Random r = new Random(DateTime.Now.Second);
byte[] buffer = new byte[32];
r.NextBytes(buffer);
byte[] resp = new byte[6];
String erroneousToken = toHex(buffer);
TimeSpan t = (DateTime.UtcNow - new DateTime(1970, 1, 1));
int timestamp = (int) t.TotalSeconds;
try
{
for (int i = 0; i < 1000; ++i)
{
// build the notification; format is published in APNS docs.

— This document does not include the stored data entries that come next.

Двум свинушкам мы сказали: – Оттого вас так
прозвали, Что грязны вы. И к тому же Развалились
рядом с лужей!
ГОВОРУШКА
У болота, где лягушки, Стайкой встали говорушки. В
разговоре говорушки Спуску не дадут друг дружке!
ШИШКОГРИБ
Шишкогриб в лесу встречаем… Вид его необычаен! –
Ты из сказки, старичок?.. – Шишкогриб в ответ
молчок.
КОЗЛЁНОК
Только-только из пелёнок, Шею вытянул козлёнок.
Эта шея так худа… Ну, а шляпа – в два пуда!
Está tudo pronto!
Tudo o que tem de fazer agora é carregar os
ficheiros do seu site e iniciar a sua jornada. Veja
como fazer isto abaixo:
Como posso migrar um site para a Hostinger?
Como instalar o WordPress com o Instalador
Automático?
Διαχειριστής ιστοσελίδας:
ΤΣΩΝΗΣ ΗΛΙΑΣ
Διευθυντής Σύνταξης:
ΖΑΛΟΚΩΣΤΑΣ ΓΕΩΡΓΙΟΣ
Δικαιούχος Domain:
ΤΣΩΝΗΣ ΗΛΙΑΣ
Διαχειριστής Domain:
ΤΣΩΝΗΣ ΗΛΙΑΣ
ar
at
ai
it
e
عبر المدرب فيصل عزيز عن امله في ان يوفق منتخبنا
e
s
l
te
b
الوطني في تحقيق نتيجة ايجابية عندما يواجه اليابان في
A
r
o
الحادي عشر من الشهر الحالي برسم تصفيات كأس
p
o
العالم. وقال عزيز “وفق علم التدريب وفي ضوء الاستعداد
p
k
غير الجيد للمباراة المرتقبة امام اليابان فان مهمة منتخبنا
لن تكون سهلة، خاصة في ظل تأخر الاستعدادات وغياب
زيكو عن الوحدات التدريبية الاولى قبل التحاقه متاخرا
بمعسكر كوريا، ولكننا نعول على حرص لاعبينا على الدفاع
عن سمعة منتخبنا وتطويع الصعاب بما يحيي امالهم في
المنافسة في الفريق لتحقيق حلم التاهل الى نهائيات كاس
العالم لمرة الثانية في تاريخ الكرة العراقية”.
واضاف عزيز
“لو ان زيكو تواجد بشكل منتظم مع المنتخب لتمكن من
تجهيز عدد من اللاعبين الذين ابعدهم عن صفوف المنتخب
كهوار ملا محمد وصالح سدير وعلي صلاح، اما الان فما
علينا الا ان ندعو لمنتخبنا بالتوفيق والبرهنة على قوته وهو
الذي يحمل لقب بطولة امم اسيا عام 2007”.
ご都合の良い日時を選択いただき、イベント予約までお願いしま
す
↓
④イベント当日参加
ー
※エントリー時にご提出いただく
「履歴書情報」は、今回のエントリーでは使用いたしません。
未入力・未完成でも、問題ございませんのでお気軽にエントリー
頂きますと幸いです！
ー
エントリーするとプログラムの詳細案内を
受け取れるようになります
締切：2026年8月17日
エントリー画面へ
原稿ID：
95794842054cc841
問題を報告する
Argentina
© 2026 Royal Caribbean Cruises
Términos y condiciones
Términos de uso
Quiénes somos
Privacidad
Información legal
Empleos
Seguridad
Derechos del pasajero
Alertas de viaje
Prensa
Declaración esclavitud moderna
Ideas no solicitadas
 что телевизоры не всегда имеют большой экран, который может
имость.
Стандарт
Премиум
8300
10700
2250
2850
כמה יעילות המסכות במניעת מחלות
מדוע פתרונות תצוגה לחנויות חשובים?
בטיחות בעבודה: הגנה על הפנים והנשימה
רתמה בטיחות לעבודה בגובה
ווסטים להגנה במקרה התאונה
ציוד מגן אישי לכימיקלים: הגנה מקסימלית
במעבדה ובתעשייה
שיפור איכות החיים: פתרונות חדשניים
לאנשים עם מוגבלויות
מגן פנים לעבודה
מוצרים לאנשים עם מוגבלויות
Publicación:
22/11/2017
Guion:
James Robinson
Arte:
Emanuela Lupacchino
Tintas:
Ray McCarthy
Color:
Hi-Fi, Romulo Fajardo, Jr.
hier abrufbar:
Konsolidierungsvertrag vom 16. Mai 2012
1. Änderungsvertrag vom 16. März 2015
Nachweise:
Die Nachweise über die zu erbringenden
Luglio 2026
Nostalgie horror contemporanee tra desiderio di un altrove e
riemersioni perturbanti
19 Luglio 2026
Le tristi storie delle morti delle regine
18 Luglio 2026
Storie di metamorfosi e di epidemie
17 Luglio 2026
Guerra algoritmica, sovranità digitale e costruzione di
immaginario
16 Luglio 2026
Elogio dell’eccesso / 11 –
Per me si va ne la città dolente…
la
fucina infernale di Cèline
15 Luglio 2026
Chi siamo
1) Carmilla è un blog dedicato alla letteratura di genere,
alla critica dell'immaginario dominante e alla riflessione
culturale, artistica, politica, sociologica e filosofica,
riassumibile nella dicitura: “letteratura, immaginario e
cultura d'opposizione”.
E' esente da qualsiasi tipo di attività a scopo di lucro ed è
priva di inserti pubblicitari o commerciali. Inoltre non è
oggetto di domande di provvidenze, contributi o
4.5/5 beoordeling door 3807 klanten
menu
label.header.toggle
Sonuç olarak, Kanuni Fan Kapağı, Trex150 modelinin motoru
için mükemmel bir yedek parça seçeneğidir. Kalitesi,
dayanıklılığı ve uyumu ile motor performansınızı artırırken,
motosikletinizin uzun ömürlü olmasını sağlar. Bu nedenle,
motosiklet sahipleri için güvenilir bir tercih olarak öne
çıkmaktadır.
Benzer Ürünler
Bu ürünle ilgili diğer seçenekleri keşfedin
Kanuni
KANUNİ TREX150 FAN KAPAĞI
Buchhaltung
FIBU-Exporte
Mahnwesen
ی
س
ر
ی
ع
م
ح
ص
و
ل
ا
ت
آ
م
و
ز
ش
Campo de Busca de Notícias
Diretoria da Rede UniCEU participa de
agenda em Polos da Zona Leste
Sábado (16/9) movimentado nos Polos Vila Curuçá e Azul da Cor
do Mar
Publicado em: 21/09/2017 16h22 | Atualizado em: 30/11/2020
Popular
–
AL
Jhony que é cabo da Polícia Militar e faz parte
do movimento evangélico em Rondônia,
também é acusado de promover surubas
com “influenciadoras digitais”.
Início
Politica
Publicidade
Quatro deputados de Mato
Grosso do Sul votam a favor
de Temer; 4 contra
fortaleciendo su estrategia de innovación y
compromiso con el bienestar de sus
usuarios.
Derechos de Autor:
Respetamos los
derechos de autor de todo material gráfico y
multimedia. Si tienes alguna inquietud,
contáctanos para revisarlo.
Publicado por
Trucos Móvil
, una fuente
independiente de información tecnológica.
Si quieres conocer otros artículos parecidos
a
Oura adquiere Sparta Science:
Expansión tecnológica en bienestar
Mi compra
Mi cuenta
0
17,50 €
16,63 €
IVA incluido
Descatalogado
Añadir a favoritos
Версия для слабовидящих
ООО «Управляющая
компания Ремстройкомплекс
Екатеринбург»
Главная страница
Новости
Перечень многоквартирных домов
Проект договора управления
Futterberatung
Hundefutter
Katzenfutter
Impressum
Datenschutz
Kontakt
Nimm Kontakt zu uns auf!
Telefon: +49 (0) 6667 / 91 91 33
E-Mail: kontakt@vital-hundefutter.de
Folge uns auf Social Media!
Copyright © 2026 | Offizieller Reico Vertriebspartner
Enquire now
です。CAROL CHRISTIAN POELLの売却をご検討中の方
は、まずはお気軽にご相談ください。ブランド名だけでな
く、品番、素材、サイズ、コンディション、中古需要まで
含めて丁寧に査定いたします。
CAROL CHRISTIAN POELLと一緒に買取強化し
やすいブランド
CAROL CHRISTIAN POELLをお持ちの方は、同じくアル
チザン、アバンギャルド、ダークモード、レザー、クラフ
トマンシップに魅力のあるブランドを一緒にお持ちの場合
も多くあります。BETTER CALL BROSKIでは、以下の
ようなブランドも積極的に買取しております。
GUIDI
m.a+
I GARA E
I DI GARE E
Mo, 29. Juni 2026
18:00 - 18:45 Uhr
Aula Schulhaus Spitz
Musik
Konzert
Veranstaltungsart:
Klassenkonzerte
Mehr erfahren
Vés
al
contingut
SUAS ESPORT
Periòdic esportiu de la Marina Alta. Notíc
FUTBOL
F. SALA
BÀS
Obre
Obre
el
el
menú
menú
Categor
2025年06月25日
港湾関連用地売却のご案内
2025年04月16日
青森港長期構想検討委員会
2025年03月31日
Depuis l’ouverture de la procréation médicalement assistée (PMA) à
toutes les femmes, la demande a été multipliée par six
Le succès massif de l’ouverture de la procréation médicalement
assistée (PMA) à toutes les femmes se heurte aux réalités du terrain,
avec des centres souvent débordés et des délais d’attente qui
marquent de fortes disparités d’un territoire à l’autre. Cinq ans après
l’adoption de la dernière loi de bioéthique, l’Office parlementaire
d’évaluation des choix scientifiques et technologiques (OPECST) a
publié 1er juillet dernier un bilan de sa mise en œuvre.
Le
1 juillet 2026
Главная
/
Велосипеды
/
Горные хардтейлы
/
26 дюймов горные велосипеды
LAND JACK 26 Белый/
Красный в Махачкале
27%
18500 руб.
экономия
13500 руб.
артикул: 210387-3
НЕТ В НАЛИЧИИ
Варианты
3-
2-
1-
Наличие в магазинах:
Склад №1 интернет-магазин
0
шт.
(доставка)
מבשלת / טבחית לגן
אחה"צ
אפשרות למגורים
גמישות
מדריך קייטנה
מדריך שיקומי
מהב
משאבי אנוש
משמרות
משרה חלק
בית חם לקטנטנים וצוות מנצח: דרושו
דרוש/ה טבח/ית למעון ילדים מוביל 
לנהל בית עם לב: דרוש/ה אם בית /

var not = new ApplicationNotificationBuilder().withToken(buffer).withPayload(
#'{"aps": {"alert":"foo","sound":"default","badge":1}}').withExpiration(
timestamp).withIdentifier(i+1).build();
sslStream.Write(buffer);
sslStream.Flush();
Console.Out.WriteLine("Sent message # " + i);
int rd = sslStream.Read(resp, 0, 6);
if (rd > 0)
{
Console.Out.WriteLine("Found response: " + rd);
break;
}
// doesn't really matter how fast or how slow we send
Thread.Sleep(500);
}
}
catch (Exception ex)
{
Console.Out.WriteLine("Failed to write ...");
int rd = sslStream.Read(resp, 0, 6);
if (rd > 0)
{
Console.Out.WriteLine("Found response: " + rd); ;
}
}
// rdr.Wait(); change to non-infinite timeout to allow error reader to terminate
I implemented server side for APNS in Java and have problems reading the error responses reliably (meaning - never miss any error response), but I do manage to get error responses.
You can see this related question, though it has no adequate answer.
If you never manage to read the error response, there must be something wrong with your code.
Using a separate thread for reading worked for me, though not 100% reliable.
Use a blocking read after write fail - that's what Apple suggest to do, but it doesn't always work. It's possible that you send 100 messages, and the first has an invalid token, and only after the 100th message you get a write failure. At this point it is sometimes too late to read the error response from the socket.
I'm not sure what you mean there.
If you want to guarantee that the reading of the error responses will work, you should try to read after each write, with a sufficient timeout. This, of course, is not practical for using in production (since it's incredibly slow), but you can use it to verify that your code of reading and parsing the error response is correct. You can also use it to iterate over all the device tokens you have, and find all the invalid ones, in order to clean your DB.
You didn't post any code, so I don't know what binary format you are using to send messages to APNS. If you are using the simple format (that starts with a 0 byte and has no message ID), you won't get any responses from Apple.